WORK ORDER |
Reproduce the lines below exactly, from the one containing "Plus de 3 ans" through the one containing "Abgastestbetrug von VW. Das mag, die eigene", both included. Leave out any pictures.

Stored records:
== Segment start ==

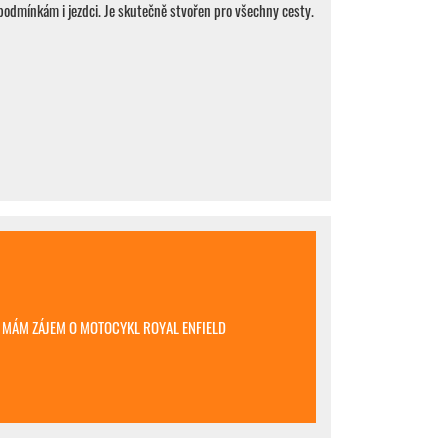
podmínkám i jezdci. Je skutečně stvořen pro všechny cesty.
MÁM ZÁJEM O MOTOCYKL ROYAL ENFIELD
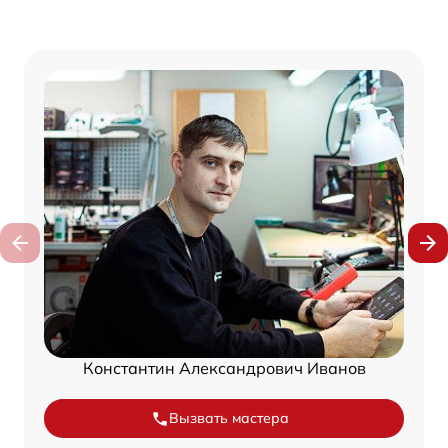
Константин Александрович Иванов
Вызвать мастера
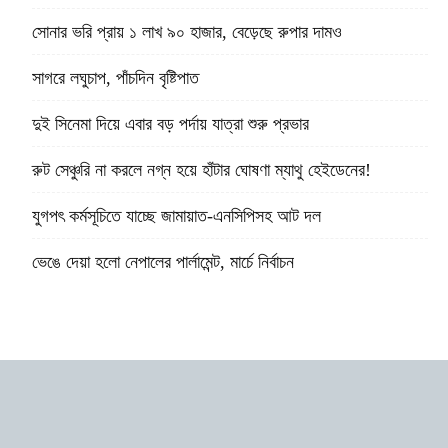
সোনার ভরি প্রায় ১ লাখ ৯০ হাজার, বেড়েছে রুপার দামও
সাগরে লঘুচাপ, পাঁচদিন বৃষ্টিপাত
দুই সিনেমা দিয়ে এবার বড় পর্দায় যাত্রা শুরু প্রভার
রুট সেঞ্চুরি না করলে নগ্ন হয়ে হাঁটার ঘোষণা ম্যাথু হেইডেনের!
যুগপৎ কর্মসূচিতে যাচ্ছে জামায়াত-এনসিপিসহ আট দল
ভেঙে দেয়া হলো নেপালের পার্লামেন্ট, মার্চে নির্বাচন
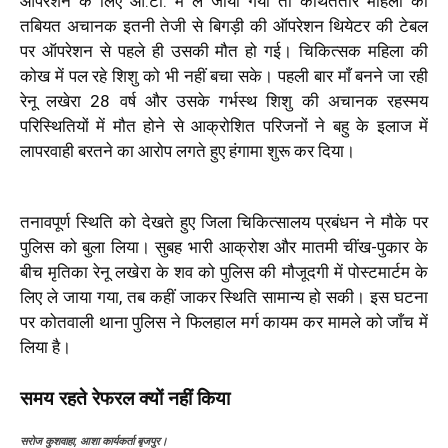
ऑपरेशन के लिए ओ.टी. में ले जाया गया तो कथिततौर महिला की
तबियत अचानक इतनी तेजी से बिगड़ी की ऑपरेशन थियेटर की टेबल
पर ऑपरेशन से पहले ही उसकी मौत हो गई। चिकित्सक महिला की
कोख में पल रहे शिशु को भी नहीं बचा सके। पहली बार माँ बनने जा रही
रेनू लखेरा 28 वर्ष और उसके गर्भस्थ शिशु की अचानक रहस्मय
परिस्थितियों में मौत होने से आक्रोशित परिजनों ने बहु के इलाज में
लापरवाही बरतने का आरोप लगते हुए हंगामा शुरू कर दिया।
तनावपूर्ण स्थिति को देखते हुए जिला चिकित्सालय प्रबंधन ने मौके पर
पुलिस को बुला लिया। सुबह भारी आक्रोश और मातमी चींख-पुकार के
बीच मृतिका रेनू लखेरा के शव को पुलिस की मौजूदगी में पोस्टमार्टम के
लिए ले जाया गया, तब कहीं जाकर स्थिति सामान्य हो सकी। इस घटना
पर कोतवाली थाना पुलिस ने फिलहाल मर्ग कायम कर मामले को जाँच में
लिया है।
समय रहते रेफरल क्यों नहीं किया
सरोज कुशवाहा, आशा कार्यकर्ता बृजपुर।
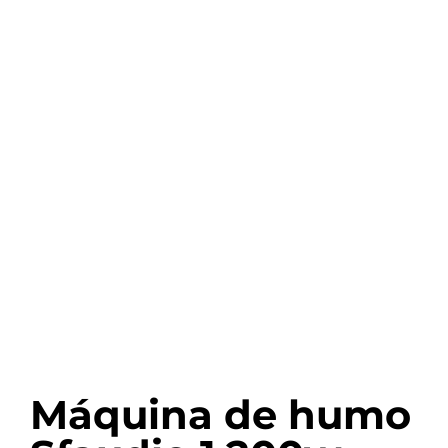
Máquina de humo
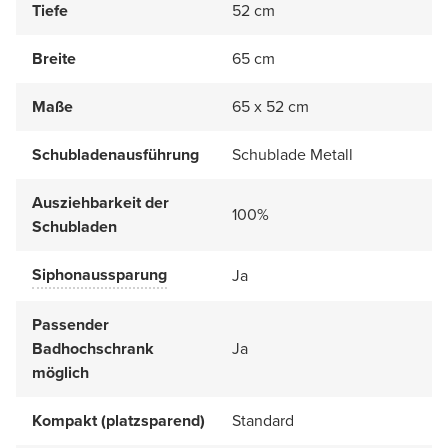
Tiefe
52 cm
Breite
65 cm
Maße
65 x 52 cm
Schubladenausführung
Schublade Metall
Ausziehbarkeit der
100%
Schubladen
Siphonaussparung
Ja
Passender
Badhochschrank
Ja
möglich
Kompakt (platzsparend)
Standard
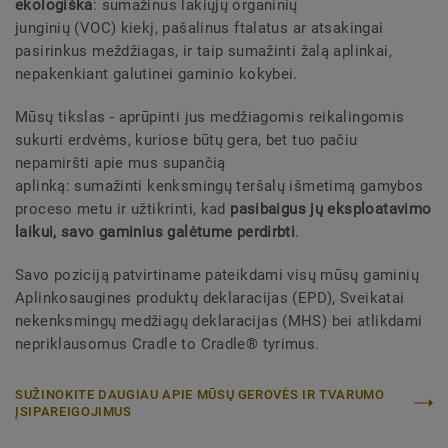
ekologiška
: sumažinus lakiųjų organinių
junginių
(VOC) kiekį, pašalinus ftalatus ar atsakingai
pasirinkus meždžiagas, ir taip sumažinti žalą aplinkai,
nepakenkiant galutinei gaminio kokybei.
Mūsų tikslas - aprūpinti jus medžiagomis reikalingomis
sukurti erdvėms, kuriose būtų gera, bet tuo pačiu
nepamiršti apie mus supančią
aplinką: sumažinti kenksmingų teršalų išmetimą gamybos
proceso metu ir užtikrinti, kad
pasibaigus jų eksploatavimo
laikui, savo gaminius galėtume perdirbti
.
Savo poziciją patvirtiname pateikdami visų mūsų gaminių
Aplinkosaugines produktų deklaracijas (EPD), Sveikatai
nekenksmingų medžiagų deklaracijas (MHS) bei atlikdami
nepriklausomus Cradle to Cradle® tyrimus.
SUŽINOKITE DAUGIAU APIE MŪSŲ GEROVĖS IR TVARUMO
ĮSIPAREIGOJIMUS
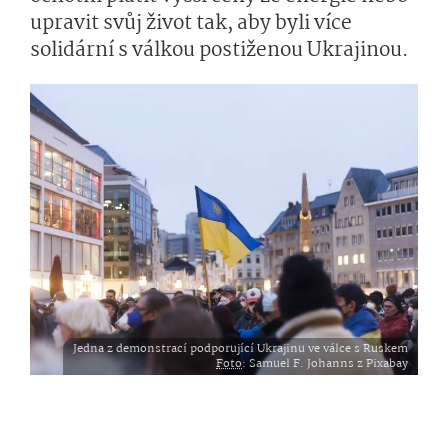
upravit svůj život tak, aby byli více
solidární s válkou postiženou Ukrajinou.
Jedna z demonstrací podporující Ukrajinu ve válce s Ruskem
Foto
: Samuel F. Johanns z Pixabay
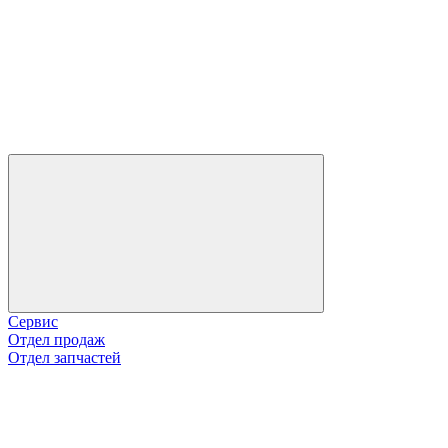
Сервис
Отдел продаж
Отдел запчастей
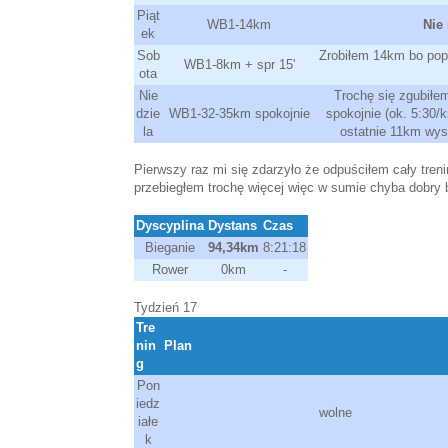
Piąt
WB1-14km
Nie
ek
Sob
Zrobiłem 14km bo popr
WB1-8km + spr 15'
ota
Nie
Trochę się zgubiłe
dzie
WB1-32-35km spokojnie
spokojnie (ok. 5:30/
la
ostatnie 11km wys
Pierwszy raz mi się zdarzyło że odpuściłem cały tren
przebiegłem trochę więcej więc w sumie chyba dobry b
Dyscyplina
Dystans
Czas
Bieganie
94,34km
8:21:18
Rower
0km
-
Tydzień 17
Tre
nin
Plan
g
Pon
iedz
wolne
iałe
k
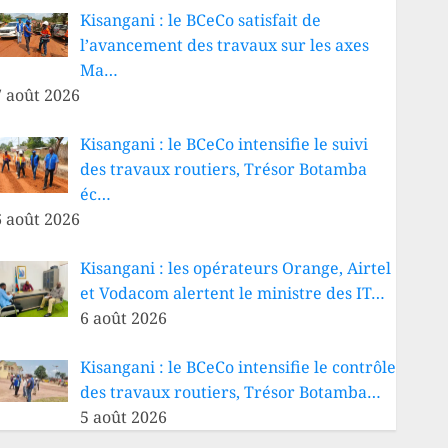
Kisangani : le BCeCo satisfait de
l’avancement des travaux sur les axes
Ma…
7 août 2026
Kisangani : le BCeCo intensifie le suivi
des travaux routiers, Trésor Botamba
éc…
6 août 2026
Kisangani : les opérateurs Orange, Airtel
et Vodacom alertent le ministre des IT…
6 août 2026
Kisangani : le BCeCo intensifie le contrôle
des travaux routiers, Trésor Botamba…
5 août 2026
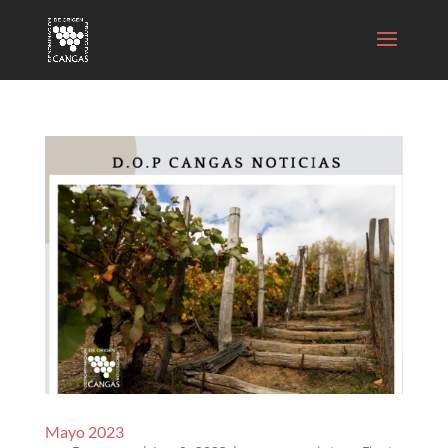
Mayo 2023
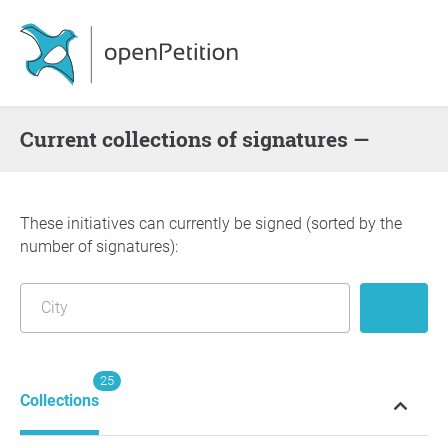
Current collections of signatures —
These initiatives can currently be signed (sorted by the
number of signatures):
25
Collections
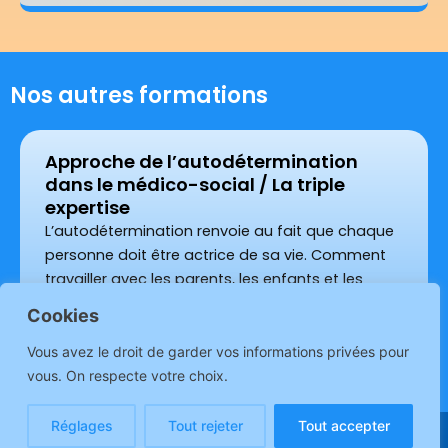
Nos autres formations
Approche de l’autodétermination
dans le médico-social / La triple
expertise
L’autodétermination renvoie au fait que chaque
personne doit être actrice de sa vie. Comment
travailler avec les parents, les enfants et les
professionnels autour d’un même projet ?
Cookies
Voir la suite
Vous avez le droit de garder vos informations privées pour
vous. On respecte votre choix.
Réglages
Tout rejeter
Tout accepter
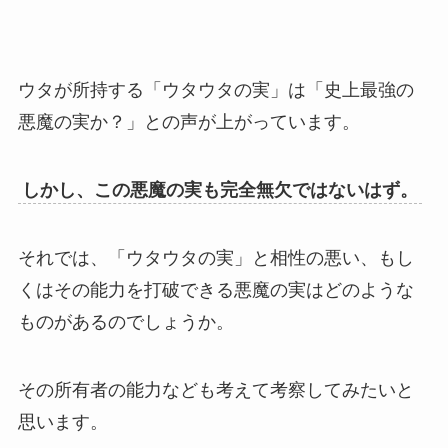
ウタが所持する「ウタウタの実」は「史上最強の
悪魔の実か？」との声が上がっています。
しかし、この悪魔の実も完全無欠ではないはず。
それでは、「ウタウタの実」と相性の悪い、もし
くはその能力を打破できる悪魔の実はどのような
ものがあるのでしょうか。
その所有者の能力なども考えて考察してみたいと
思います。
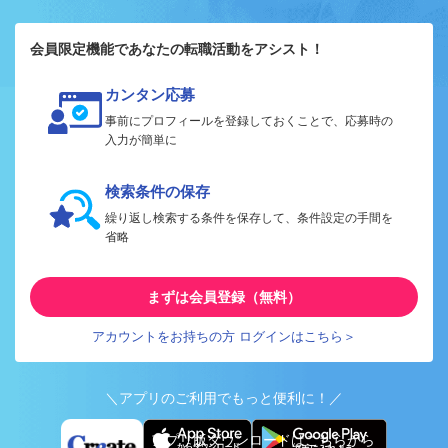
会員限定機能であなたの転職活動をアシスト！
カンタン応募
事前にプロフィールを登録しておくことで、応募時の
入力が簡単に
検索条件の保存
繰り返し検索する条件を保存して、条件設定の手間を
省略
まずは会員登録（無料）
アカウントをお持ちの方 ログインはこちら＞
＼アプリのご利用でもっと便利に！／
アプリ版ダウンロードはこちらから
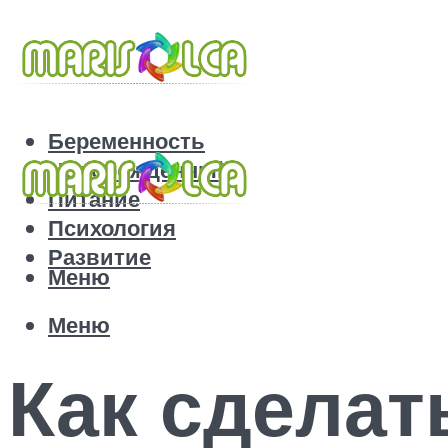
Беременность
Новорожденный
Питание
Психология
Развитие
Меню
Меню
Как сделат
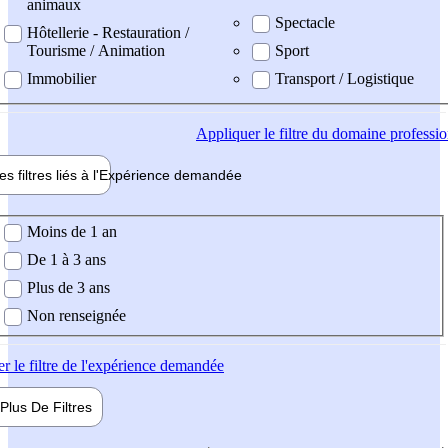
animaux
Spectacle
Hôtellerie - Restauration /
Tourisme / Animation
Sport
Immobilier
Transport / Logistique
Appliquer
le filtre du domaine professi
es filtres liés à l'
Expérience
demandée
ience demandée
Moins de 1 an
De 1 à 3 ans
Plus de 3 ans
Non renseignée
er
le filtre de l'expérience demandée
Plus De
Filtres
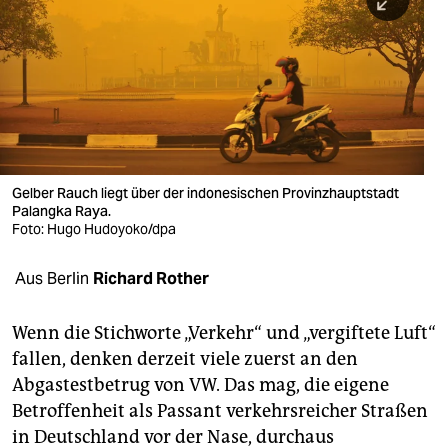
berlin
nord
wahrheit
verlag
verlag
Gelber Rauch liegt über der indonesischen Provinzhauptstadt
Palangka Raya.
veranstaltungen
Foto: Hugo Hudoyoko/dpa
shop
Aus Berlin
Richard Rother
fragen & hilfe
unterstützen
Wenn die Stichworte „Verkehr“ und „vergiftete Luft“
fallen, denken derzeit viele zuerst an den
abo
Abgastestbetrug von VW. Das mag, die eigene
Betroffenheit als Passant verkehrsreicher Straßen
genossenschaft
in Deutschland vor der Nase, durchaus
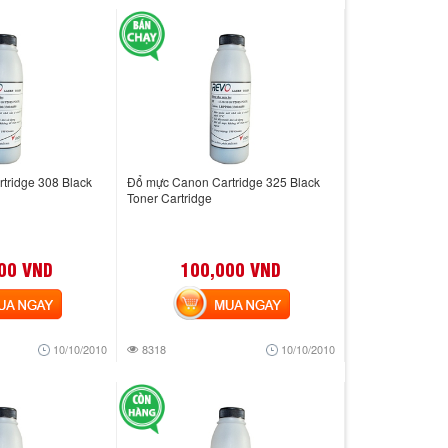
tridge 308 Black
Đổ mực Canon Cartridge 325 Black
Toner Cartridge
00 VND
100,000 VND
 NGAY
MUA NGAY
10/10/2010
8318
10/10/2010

== Segment end ==

EXERCISE RESPONSE |
Plus de 3 ans
Non renseignée
er
le filtre de l'expérience demandée
Plus De
Filtres
berlin
nord
wahrheit
verlag
verlag
Gelber Rauch liegt über der indonesischen Provinzhauptstadt
Palangka Raya.
veranstaltungen
Foto: Hugo Hudoyoko/dpa
shop
Aus Berlin
Richard Rother
fragen & hilfe
unterstützen
Wenn die Stichworte „Verkehr“ und „vergiftete Luft“
fallen, denken derzeit viele zuerst an den
abo
Abgastestbetrug von VW. Das mag, die eigene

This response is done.